(EXERCISE) Set down each record below exactly as it stands. Pictures are not part of the copy.

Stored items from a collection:
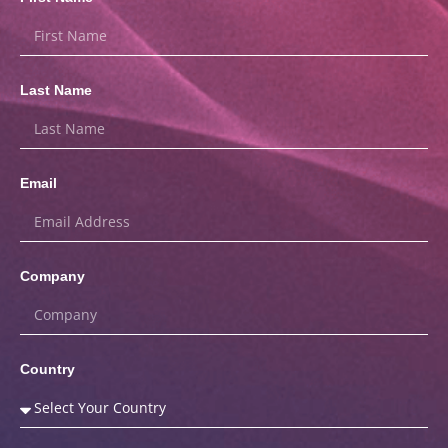
Last Name
Email
Company
Country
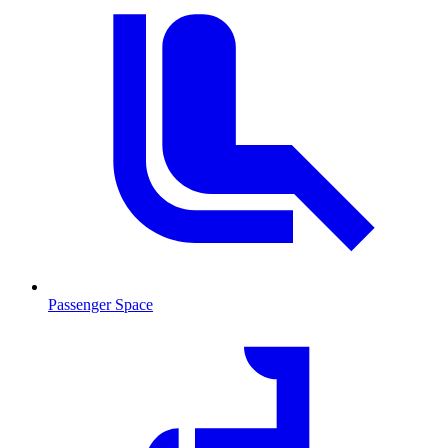
Passenger Space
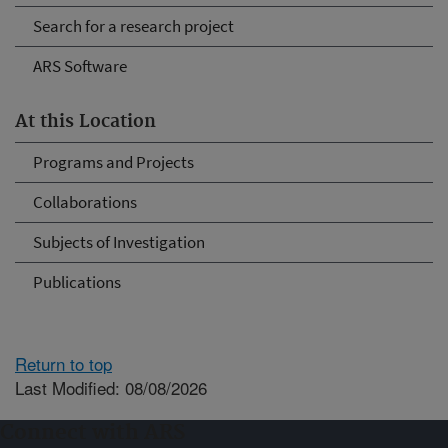
Search for a research project
ARS Software
At this Location
Programs and Projects
Collaborations
Subjects of Investigation
Publications
Return to top
Last Modified: 08/08/2026
Connect with ARS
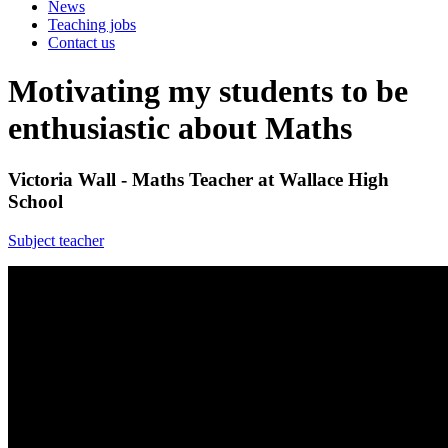
News
Teaching jobs
Contact us
Motivating my students to be
enthusiastic about Maths
Victoria Wall - Maths Teacher at Wallace High
School
Subject teacher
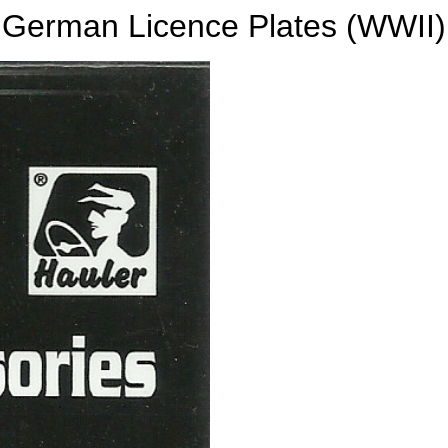
German Licence Plates (WWII)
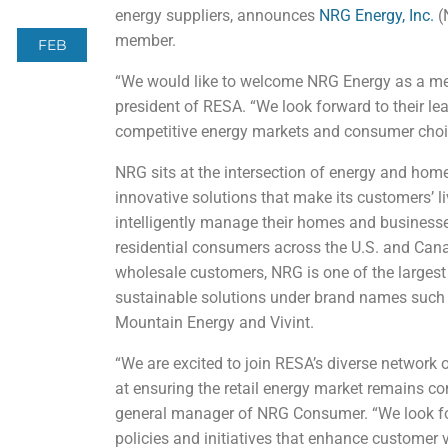
energy suppliers, announces
NRG Energy, Inc.
(
member.
FEB
“We would like to welcome NRG Energy as a m
president of RESA. “We look forward to their lea
competitive energy markets and consumer choi
NRG sits at the intersection of energy and hom
innovative solutions that make its customers’ l
intelligently manage their homes and businesse
residential consumers across the U.S. and Cana
wholesale customers, NRG is one of the largest c
sustainable solutions under brand names such a
Mountain Energy and Vivint.
“We are excited to join RESA’s diverse network 
at ensuring the retail energy market remains co
general manager of NRG Consumer. “We look fo
policies and initiatives that enhance customer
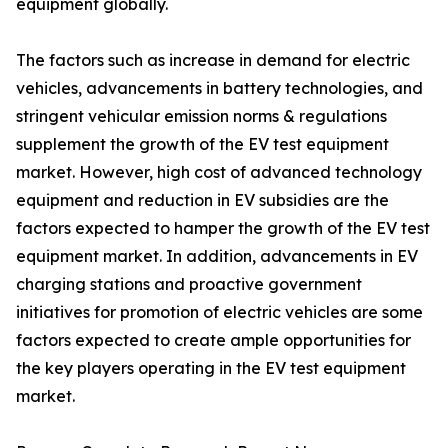
equipment globally.
The factors such as increase in demand for electric
vehicles, advancements in battery technologies, and
stringent vehicular emission norms & regulations
supplement the growth of the EV test equipment
market. However, high cost of advanced technology
equipment and reduction in EV subsidies are the
factors expected to hamper the growth of the EV test
equipment market. In addition, advancements in EV
charging stations and proactive government
initiatives for promotion of electric vehicles are some
factors expected to create ample opportunities for
the key players operating in the EV test equipment
market.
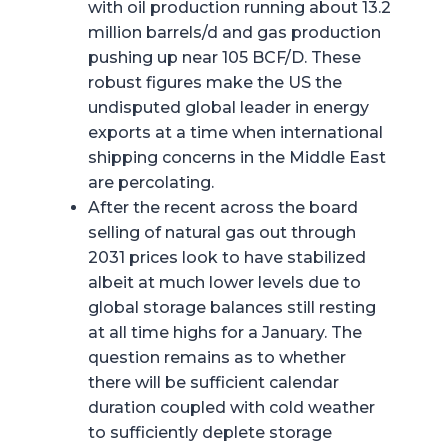
with oil production running about 13.2
million barrels/d and gas production
pushing up near 105 BCF/D. These
robust figures make the US the
undisputed global leader in energy
exports at a time when international
shipping concerns in the Middle East
are percolating.
After the recent across the board
selling of natural gas out through
2031 prices look to have stabilized
albeit at much lower levels due to
global storage balances still resting
at all time highs for a January. The
question remains as to whether
there will be sufficient calendar
duration coupled with cold weather
to sufficiently deplete storage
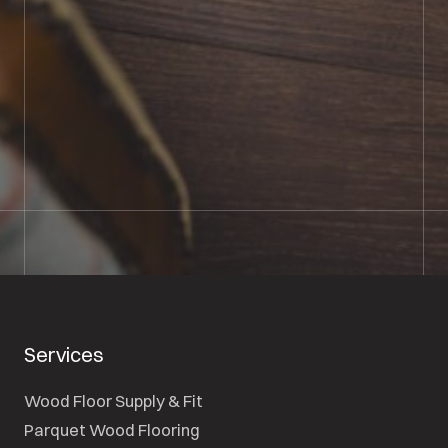
BOOK SHOWROOM VISIT
01722 421501
SEND A MESSAGE
Services
Wood Floor Supply & Fit
Parquet Wood Flooring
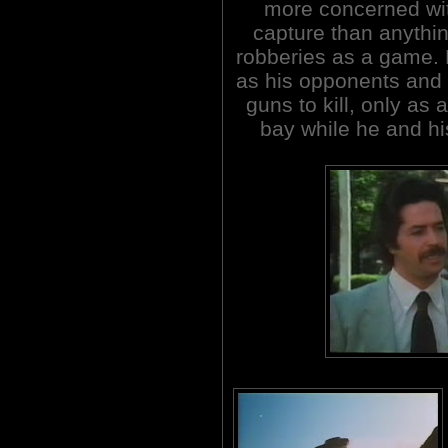
more concerned with
capture than anythin
robberies as a game. 
as his opponents and 
guns to kill, only as
bay while he and hi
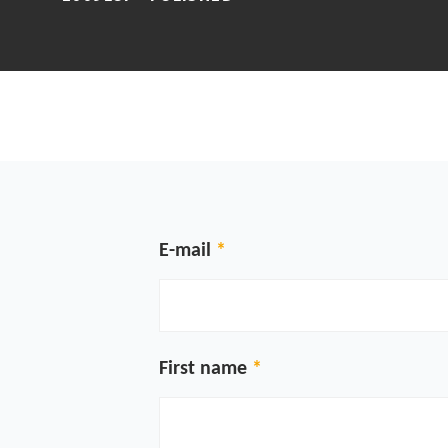
E-mail
First name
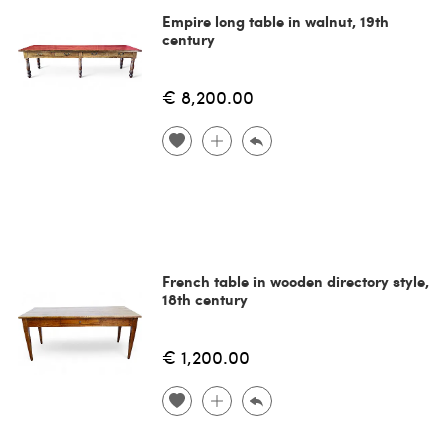
Empire long table in walnut, 19th
century
€ 8,200.00
French table in wooden directory style,
18th century
€ 1,200.00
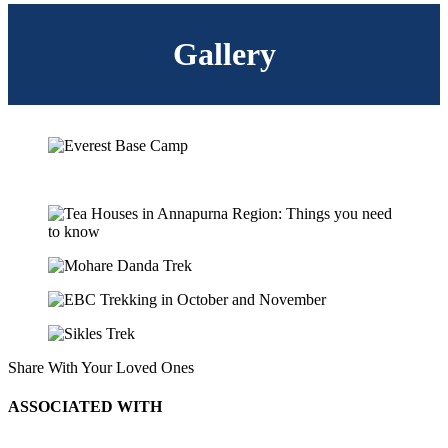
Gallery
Share With Your Loved Ones
ASSOCIATED WITH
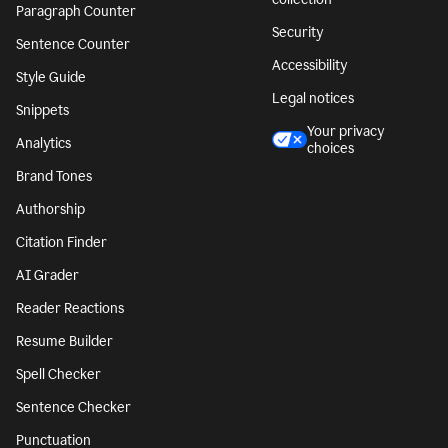
Paragraph Counter
Security
Sentence Counter
Accessibility
Style Guide
Legal notices
Snippets
Your privacy
Analytics
choices
Brand Tones
Authorship
Citation Finder
AI Grader
Reader Reactions
Resume Builder
Spell Checker
Sentence Checker
Punctuation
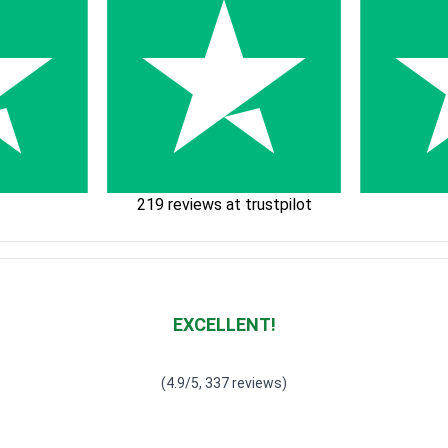
219 reviews at trustpilot
EXCELLENT!
Waardering
4.928783382789318
uit 5
(4.9/5, 337 reviews)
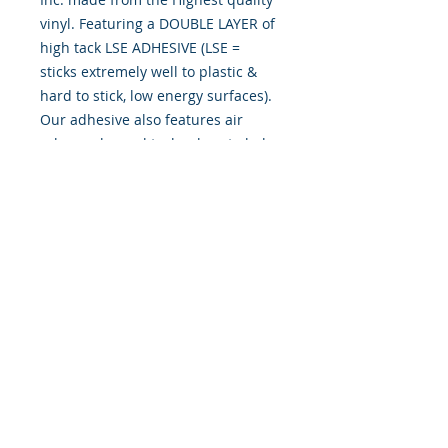
vinyl. Featuring a DOUBLE LAYER of
high tack LSE ADHESIVE (LSE =
sticks extremely well to plastic &
hard to stick, low energy surfaces).
Our adhesive also features air
release channel technology to help
aid in dry/hinge method installs.
Kits come with WET INSTALL
instructions, however can be
installed “wet" or "dry" by using
our recipe to mix up “wet
application fluid” with at home
common household products, or by
using the tape dry hinge method.
Don't confuse these with cheap kits
manufactured by many others!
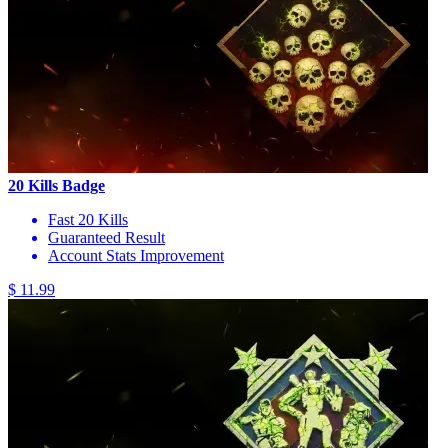
20 Kills Badge
Fast 20 Kills
Guaranteed Result
Account Stats Improvement
$ 11.99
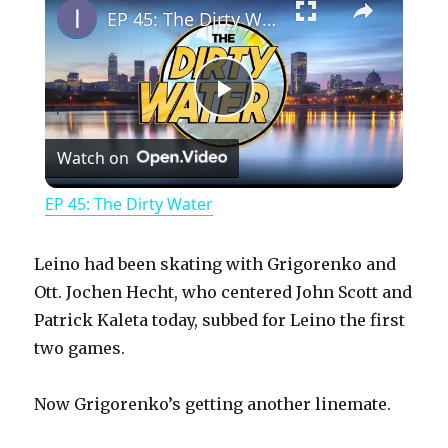
EP 45: The Dirty Water
P
Watch on
l
EP 45: The Dirty Water
a
Leino had been skating with Grigorenko and
y
Ott. Jochen Hecht, who centered John Scott and
Patrick Kaleta today, subbed for Leino the first
two games.
V
Now Grigorenko’s getting another linemate.
i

(EXERCISE RESPONSE)
Last Name
Email
Company
Country
Passenger Space
Search for a research project
ARS Software
At this Location
Programs and Projects
Collaborations
Subjects of Investigation
Publications
Return to top
Last Modified: 08/08/2026
Connect with ARS
News
Teaching jobs
Contact us
Motivating my students to be
enthusiastic about Maths
Victoria Wall - Maths Teacher at Wallace High
School
Subject teacher
German Licence Plates (WWII)
energy suppliers, announces
NRG Energy, Inc.
(
member.
FEB
“We would like to welcome NRG Energy as a m
president of RESA. “We look forward to their lea
competitive energy markets and consumer choi
NRG sits at the intersection of energy and hom
innovative solutions that make its customers’ l
intelligently manage their homes and businesse
residential consumers across the U.S. and Cana
wholesale customers, NRG is one of the largest c
sustainable solutions under brand names such a
Mountain Energy and Vivint.
“We are excited to join RESA’s diverse network 
at ensuring the retail energy market remains co
general manager of NRG Consumer. “We look fo
policies and initiatives that enhance customer
equipment globally.
The factors such as increase in demand for electric
vehicles, advancements in battery technologies, and
stringent vehicular emission norms & regulations
supplement the growth of the EV test equipment
market. However, high cost of advanced technology
equipment and reduction in EV subsidies are the
factors expected to hamper the growth of the EV test
equipment market. In addition, advancements in EV
charging stations and proactive government
initiatives for promotion of electric vehicles are some
factors expected to create ample opportunities for
the key players operating in the EV test equipment
market.
with oil production running about 13.2
million barrels/d and gas production
pushing up near 105 BCF/D. These
robust figures make the US the
undisputed global leader in energy
exports at a time when international
shipping concerns in the Middle East
are percolating.
After the recent across the board
selling of natural gas out through
2031 prices look to have stabilized
albeit at much lower levels due to
global storage balances still resting
at all time highs for a January. The
question remains as to whether
there will be sufficient calendar
duration coupled with cold weather
to sufficiently deplete storage
BOOK SHOWROOM VISIT
01722 421501
SEND A MESSAGE
Services
Wood Floor Supply & Fit
Parquet Wood Flooring
more concerned with
capture than anythin
robberies as a game. 
as his opponents and 
guns to kill, only as
bay while he and hi
E-mail
First name
Empire long table in walnut, 19th
century
€ 8,200.00
French table in wooden directory style,
18th century
€ 1,200.00
Gallery
Share With Your Loved Ones
ASSOCIATED WITH
Paragraph Counter
Security
Sentence Counter
Accessibility
Style Guide
Legal notices
Snippets
Your privacy
Analytics
choices
Brand Tones
Authorship
Citation Finder
AI Grader
Reader Reactions
Resume Builder
Spell Checker
Sentence Checker
Punctuation
219 reviews at trustpilot
EXCELLENT!
Waardering
4.928783382789318
uit 5
(4.9/5, 337 reviews)
vinyl. Featuring a DOUBLE LAYER of
high tack LSE ADHESIVE (LSE =
sticks extremely well to plastic &
hard to stick, low energy surfaces).
Our adhesive also features air
release channel technology to help
aid in dry/hinge method installs.
Kits come with WET INSTALL
instructions, however can be
installed “wet" or "dry" by using
our recipe to mix up “wet
application fluid” with at home
common household products, or by
using the tape dry hinge method.
Don't confuse these with cheap kits
manufactured by many others!
20 Kills Badge
Fast 20 Kills
Guaranteed Result
Account Stats Improvement
$ 11.99
EP 45: The Dirty Water
P
Watch on
l
EP 45: The Dirty Water
a
Leino had been skating with Grigorenko and
y
Ott. Jochen Hecht, who centered John Scott and
Patrick Kaleta today, subbed for Leino the first
two games.
V
Now Grigorenko’s getting another linemate.
i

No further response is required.